Assumono rilievo ai nostri fini solo alcuni casi particolari e che possono essere individuati, facendo riferimento ad una attenta lettura dell’art. 17 della L. 194/92, qui citato:
“17.Formazione professionale. 1: Le Regioni….realizzano l’inserimento della persona handicappata negli ordinari corsi di formazione professionale dei centri pubblici e privati e garantiscono agli allievi handicappati che non siano in grado di avvalersi dei metodi di apprendimento ordinari corsi di formazione professionale dei centri pubblici e privati e garantiscono agli allievi handicappati che non siano in grado di avvalersi dei metodi di apprendimento ordinari l'acquisizione di una qualifica anche mediante attività specifiche nell'ambito delle attività del centro di formazione professionale tenendo conto dell'orientamento emerso dai piani educativi individualizzati realizzati durante l'iter scolastico. A tal fine forniscono ai centri i sussidi e le attrezzature necessarie.

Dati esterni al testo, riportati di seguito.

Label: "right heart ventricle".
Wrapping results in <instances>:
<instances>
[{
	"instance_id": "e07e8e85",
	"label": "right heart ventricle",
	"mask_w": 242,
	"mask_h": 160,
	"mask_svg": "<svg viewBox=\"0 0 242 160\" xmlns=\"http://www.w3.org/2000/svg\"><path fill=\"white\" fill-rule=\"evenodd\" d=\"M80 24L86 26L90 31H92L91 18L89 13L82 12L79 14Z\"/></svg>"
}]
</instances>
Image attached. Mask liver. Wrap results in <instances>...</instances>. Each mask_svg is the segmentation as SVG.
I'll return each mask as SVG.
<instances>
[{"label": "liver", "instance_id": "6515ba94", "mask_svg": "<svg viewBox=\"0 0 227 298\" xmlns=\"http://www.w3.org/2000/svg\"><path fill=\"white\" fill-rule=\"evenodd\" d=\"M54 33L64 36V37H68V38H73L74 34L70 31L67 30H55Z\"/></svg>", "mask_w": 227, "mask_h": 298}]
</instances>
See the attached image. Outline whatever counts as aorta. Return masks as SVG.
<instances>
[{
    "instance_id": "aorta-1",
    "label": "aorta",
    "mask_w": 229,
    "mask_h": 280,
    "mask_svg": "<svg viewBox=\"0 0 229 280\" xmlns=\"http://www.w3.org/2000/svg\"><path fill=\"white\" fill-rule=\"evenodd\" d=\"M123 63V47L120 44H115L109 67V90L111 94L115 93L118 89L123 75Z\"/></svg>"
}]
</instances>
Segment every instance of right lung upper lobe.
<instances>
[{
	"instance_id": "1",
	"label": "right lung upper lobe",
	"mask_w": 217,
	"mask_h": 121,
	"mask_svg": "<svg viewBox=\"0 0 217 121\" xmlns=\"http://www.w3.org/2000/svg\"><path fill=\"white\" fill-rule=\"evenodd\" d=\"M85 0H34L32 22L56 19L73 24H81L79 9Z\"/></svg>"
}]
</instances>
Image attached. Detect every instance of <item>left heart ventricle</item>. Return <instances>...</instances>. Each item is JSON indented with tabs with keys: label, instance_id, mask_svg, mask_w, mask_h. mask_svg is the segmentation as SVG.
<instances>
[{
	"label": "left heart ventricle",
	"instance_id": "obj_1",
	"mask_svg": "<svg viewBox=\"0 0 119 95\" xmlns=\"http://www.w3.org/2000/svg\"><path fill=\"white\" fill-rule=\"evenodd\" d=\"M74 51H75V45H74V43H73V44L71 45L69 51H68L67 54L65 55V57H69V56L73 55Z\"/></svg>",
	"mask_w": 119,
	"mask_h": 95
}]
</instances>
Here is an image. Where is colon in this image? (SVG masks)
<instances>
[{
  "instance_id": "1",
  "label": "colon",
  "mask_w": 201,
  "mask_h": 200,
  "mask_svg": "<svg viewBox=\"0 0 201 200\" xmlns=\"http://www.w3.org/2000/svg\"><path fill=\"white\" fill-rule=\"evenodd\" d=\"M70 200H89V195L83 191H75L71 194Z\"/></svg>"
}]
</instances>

I corsi di formazione professionale tengono conto delle diverse capacità ed esigenze della persona handicappata che, di conseguenza,è inserita in classi comuni o corsi specifici o in corsi prelavorativi.
Nei centri di formazione professionale sono istituiti corsi per le persone handicappate non in grado di frequentare i corsi normali. I corsi possono essere realizzati nei centri di riabilitazione,quando vi siano svolti programmi di ergoterapia e programmi finalizzati all’addestramento professionale…”

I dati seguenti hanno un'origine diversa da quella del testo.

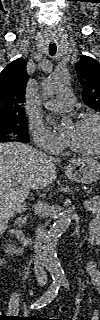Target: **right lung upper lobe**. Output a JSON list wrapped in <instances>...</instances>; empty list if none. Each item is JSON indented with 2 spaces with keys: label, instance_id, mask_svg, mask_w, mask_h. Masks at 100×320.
<instances>
[{
  "label": "right lung upper lobe",
  "instance_id": "right-lung-upper-lobe-1",
  "mask_svg": "<svg viewBox=\"0 0 100 320\" xmlns=\"http://www.w3.org/2000/svg\"><path fill=\"white\" fill-rule=\"evenodd\" d=\"M28 74L26 61L16 59L0 73V120L25 116L22 107Z\"/></svg>",
  "mask_w": 100,
  "mask_h": 320
}]
</instances>
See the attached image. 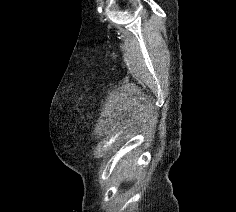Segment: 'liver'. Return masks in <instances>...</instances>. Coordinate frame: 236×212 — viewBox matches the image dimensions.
I'll return each mask as SVG.
<instances>
[{
    "instance_id": "6515ba94",
    "label": "liver",
    "mask_w": 236,
    "mask_h": 212,
    "mask_svg": "<svg viewBox=\"0 0 236 212\" xmlns=\"http://www.w3.org/2000/svg\"><path fill=\"white\" fill-rule=\"evenodd\" d=\"M131 158L126 157L122 159L115 169V173L119 180L125 179L127 181L132 179V171H131Z\"/></svg>"
}]
</instances>
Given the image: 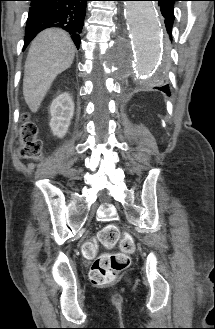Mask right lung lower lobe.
Instances as JSON below:
<instances>
[{
	"mask_svg": "<svg viewBox=\"0 0 215 329\" xmlns=\"http://www.w3.org/2000/svg\"><path fill=\"white\" fill-rule=\"evenodd\" d=\"M31 7L27 19L24 48L42 30L60 27L71 34L77 48L89 0H29Z\"/></svg>",
	"mask_w": 215,
	"mask_h": 329,
	"instance_id": "right-lung-lower-lobe-1",
	"label": "right lung lower lobe"
}]
</instances>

Al capo 3 di questo articolo è quindi previsto che “I corsi possono essere realizzati nei centri di riabilitazione, quando vi siano svolti programmi di ergoterapia…”. in questi casi, dunque, l’attività lavorativa ha lo scopo, non di procurare un guadagno per il mantenimento di sé stessi e della propria famiglia, ma di sviluppare alcune autonomie della persona, quali:
Sviluppo delle autonomie personali.
Sviluppo delle autonomie motorie.
Sviluppo della comunicazione.
Sviluppo delle competenze socio-adattative
come previsto nei comuni programmi di riabilitazione.
Pertanto in presenza di una richiesta di reversibilità per figlio inabile superstite, fermi restando gli altri requisiti amministrativi o medico-legali, laddove il soggetto risulti collocato sarà necessario acquisire la documentazione comprovante che il collocamento sia avvenuto nell’ambito della realizzazione di un Programma di ergoterapia predisposto dal Centro di Riabilitazione.

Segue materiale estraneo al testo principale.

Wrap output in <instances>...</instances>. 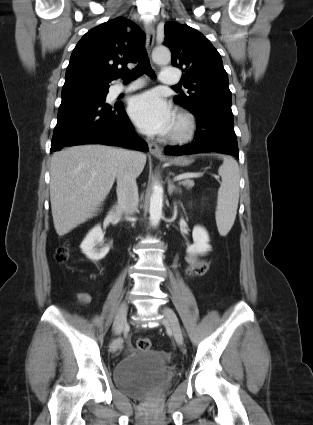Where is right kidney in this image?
Returning a JSON list of instances; mask_svg holds the SVG:
<instances>
[{"label": "right kidney", "mask_w": 313, "mask_h": 425, "mask_svg": "<svg viewBox=\"0 0 313 425\" xmlns=\"http://www.w3.org/2000/svg\"><path fill=\"white\" fill-rule=\"evenodd\" d=\"M104 233L100 225L95 226L80 245L82 252L91 260L98 261L109 252L108 245L103 246Z\"/></svg>", "instance_id": "1"}]
</instances>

Le strutture idonee a rilasciare tale documentazione sono gli stessi Centri di Riabilitazione oppure il Centro per l’Impiego che ha avviato al lavoro la persona con disabilità.
4. Efficacia delle disposizioni
Le disposizioni in esame hanno effetto dal 31 dicembre 2007.
Si applicano, pertanto, per determinare il diritto alla pensione ai superstiti nei confronti dei figli maggiorenni inabili in relazione ai decessi dei genitori intervenuti a decorrere dalla predetta data del 31 dicembre 2007.
Per i decessi intervenuti anteriormente alla predetta data del 31 dicembre 2007 la nuova disciplina si rende applicabile a tutte le pensioni ai superstiti liquidate a favore di figli maggiorenni inabili per rapporti di lavoro avviati dopo il 30 dicembre 2007.
Per i decessi intervenuti prima del 31 dicembre 2007 rimangono, comunque, in vigore le istruzioni impartite con circolare n. 137 del 10 luglio 2001.
Pertanto, il diritto alla pensione ai superstiti permane a favore dei figli riconosciuti inabili dall’Istituto che svolgano attività lavorativa presso i laboratori protetti o le cooperative sociali disciplinate dalla legge 8.11.1991, n. 381, ancorché il rapporto di lavoro abbia durata superiore alle 25 ore settimanali.